Paragraph 118.2(2)(l.91) is a separate route specifically for tutoring fees. It requires that the tutoring be supplementary to the patient's primary education, that the child have a learning disability or mental impairment, that a medical practitioner certify in writing that the tutoring is required because of the disability, and that the tutor ordinarily provides tutoring services to unrelated persons. The two pathways are mutually exclusive for the same expense.

Which spouse should claim the medical expense in our family?

The lower-income spouse, almost always. Paragraph 118.2(1)(c) defines the threshold as the lesser of 3% of net income or the indexed annual cap ($2,890 for 2026). A lower net income means a lower threshold, which means more of the tuition crosses into the eligible amount. The 12-month period the family chooses for the claim is also flexible — it doesn't have to align with the calendar year, as long as it ends in the tax year being filed.
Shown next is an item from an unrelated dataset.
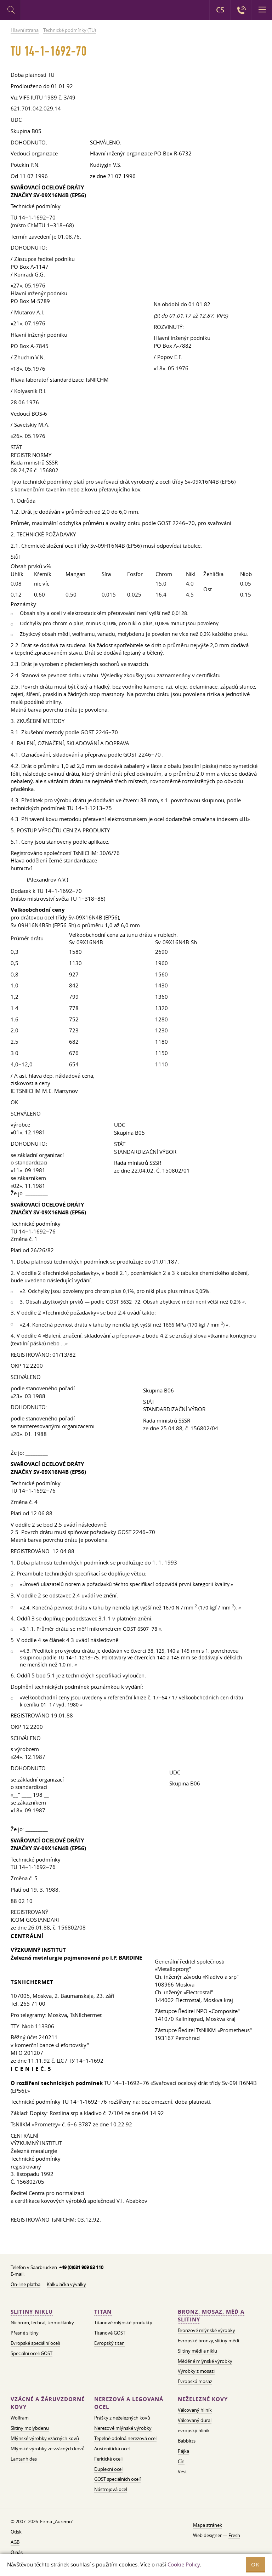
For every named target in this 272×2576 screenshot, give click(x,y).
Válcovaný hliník (195, 2410)
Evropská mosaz (195, 2381)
A note before you go: this post covers general principles, not your specific situation. Tax outcomes turn on facts — residency, the nature of the diagnosis, the school's programming, the wording of the certifier's letter, and more — and an article cannot capture all of that. Treat this as a starting point rather than advice to rely on, and talk to a CPA or tax lawyer about your own circumstances before making any decisions based on what you've read.